WHAT THIS TASK INVOLVES: Check every line of the entries below for "viewport", and copy the lines that have it.

==============================

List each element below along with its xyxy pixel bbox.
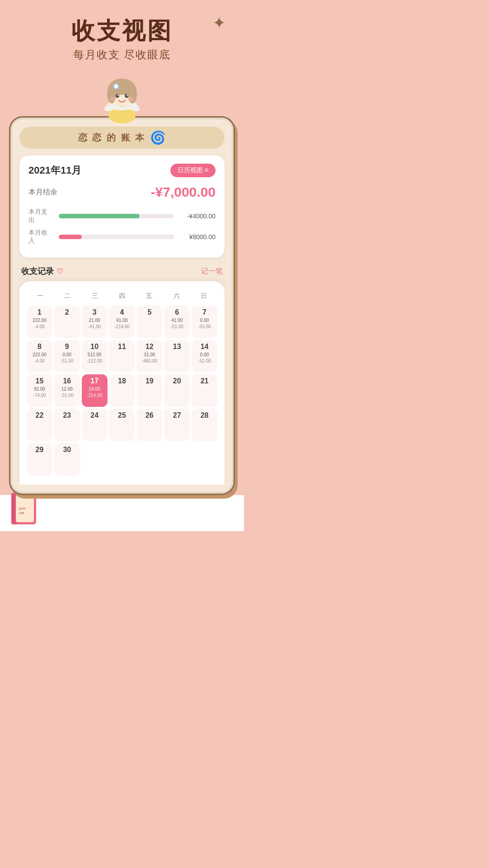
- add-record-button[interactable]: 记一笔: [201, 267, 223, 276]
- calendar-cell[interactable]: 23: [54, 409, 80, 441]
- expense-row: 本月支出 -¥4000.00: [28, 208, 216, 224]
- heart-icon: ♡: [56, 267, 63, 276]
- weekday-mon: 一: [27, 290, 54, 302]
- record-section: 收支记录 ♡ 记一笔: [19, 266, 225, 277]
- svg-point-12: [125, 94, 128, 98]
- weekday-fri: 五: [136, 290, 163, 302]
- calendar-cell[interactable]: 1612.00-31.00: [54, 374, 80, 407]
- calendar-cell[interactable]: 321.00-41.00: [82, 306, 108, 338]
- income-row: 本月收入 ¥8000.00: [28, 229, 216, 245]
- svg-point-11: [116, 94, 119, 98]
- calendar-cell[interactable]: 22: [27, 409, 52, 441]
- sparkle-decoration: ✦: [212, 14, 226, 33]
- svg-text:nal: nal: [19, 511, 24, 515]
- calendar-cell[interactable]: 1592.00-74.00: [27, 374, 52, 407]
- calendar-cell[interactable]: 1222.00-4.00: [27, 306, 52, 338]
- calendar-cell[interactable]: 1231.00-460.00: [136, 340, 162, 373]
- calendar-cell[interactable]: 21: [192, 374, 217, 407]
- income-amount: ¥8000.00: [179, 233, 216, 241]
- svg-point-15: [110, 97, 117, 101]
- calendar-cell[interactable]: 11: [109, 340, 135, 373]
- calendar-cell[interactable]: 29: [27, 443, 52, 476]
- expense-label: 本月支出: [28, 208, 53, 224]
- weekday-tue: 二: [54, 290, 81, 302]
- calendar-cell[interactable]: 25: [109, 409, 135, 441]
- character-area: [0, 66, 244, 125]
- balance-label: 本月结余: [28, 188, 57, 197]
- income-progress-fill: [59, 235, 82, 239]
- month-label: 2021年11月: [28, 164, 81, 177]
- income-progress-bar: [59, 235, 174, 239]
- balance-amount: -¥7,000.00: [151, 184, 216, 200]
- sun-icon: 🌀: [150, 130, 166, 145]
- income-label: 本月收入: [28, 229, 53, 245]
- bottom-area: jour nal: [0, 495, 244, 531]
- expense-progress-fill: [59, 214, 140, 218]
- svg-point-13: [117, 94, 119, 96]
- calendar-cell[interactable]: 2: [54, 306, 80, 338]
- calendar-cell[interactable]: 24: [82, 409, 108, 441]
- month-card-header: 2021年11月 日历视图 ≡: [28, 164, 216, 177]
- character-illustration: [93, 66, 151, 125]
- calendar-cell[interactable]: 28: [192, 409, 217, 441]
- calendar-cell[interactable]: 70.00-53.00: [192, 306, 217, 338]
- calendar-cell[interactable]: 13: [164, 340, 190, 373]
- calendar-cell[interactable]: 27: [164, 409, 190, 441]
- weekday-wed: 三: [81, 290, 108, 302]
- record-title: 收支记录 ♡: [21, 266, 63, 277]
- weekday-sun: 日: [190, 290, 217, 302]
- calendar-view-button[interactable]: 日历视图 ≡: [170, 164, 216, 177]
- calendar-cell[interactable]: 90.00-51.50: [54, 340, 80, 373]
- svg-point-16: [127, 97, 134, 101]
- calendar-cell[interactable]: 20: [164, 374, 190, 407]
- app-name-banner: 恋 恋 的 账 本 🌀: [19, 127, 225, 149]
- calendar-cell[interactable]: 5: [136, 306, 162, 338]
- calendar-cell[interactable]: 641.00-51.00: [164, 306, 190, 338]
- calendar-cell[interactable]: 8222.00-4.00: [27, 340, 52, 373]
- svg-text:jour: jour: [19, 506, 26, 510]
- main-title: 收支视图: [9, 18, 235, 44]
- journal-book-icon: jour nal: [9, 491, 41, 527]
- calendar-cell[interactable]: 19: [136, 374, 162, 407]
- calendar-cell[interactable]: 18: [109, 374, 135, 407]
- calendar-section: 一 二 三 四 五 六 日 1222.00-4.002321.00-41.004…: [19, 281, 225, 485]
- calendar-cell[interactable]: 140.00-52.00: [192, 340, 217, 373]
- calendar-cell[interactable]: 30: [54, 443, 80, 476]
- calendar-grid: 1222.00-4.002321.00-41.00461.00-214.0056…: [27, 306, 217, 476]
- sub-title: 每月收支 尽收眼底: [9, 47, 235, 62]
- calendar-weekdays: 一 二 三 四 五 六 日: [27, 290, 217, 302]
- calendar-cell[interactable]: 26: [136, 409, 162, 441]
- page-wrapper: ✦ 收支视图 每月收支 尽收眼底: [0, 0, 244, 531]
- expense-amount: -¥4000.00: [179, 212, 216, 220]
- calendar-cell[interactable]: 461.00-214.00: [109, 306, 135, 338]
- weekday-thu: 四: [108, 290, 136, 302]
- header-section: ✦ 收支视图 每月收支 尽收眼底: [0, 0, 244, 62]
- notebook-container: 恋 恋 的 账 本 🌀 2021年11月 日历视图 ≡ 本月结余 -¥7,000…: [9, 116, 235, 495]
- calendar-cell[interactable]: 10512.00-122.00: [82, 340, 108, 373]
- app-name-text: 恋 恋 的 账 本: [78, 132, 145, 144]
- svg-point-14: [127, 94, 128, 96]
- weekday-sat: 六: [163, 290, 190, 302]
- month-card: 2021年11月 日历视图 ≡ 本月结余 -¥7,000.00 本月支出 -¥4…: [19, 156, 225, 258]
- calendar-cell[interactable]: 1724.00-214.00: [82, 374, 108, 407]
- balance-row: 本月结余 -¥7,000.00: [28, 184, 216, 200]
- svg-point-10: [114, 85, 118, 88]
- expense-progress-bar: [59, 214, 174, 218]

==============================

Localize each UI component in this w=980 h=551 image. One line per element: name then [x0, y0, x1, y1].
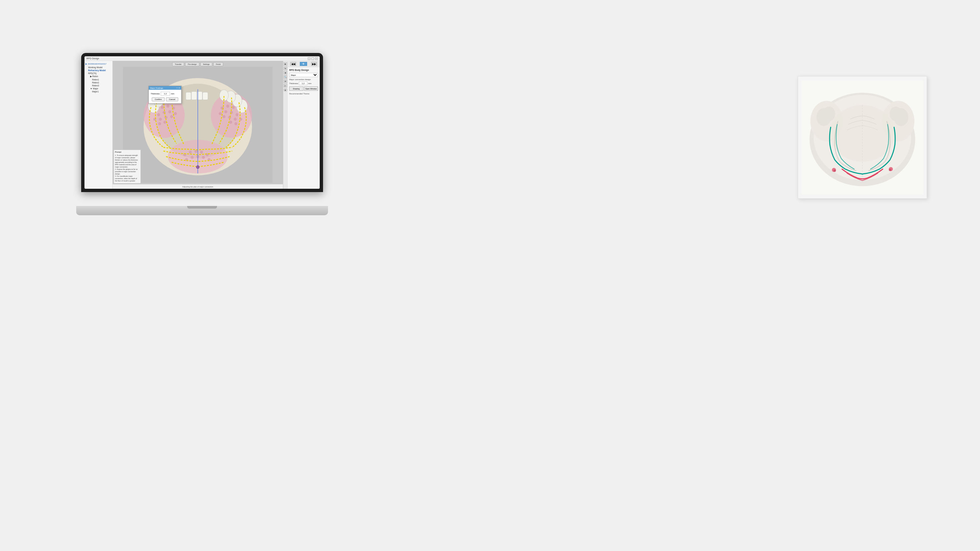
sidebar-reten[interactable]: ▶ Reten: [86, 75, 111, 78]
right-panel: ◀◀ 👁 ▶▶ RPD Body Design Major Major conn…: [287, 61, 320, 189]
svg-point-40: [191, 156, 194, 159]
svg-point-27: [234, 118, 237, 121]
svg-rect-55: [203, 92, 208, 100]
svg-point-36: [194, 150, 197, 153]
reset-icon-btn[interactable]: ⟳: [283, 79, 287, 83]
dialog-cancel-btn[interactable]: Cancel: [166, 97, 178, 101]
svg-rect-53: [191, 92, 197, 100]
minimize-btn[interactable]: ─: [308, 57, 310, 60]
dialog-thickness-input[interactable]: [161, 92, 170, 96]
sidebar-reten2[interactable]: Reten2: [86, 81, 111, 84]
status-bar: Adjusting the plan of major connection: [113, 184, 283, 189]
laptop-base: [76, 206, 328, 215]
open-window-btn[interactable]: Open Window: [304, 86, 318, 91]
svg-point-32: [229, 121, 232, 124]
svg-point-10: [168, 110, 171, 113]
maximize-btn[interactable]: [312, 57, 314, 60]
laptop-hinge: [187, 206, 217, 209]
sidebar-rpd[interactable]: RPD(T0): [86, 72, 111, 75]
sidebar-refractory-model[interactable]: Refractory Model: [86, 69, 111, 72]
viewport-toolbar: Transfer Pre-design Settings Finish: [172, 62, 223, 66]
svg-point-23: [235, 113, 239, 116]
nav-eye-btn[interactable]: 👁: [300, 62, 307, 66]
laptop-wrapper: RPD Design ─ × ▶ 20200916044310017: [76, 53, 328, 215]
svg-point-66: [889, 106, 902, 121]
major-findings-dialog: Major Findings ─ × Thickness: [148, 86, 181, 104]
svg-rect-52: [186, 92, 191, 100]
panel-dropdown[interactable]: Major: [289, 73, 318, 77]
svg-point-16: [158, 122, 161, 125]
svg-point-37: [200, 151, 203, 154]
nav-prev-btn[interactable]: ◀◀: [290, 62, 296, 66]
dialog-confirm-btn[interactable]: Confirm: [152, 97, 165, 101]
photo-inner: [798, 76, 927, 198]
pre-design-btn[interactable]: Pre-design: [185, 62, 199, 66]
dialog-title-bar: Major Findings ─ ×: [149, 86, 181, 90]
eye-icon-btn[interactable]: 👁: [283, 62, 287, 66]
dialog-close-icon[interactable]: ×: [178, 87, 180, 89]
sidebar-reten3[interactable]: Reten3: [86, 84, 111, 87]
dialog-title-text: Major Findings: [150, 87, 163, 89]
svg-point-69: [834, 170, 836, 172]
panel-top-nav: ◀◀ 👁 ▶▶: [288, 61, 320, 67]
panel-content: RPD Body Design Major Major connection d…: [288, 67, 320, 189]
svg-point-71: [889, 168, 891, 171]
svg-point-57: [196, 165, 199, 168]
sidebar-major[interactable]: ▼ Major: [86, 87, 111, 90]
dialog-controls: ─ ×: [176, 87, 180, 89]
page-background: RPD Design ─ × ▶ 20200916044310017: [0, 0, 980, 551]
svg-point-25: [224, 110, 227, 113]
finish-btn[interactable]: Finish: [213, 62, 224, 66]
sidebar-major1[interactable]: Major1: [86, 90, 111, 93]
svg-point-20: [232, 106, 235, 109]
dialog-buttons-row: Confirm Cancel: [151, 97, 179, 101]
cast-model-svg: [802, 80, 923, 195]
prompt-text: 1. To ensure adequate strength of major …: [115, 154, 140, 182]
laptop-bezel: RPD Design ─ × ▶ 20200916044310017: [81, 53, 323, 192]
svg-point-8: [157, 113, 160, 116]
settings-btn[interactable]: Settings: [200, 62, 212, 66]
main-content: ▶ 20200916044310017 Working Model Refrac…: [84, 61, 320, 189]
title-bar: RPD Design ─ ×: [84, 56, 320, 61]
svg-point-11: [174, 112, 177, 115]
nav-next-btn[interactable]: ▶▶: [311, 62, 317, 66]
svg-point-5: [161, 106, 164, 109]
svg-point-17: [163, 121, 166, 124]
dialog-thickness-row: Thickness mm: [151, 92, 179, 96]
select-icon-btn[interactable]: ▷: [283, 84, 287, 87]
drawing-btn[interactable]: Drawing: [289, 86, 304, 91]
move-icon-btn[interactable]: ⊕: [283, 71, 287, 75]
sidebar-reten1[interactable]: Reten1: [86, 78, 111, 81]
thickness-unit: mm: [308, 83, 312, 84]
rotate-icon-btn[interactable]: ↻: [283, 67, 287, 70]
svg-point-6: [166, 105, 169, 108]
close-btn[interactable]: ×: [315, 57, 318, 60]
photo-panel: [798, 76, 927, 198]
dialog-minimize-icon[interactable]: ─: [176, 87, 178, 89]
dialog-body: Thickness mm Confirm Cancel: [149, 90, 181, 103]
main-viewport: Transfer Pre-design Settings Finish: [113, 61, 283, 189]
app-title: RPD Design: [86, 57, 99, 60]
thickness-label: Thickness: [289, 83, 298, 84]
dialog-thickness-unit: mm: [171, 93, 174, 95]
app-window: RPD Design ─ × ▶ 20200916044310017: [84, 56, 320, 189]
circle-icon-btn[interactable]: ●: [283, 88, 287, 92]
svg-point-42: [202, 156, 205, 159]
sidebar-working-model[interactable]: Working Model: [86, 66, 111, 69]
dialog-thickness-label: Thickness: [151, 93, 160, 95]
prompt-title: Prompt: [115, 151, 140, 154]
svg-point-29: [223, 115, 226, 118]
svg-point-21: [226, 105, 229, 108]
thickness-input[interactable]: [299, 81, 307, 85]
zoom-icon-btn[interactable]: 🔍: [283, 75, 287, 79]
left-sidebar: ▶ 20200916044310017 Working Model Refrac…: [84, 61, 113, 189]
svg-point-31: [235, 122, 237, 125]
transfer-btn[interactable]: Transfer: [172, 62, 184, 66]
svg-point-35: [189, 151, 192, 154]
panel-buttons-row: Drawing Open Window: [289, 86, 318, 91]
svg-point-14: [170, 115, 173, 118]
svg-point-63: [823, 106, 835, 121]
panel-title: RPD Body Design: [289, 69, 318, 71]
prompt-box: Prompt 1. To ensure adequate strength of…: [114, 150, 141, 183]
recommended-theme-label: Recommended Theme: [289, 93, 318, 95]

==============================

COMPLETED EXERCISE:
viewport-toolbar: Transfer Pre-design Settings Finish: [172, 62, 223, 66]
main-viewport: Transfer Pre-design Settings Finish: [113, 61, 283, 189]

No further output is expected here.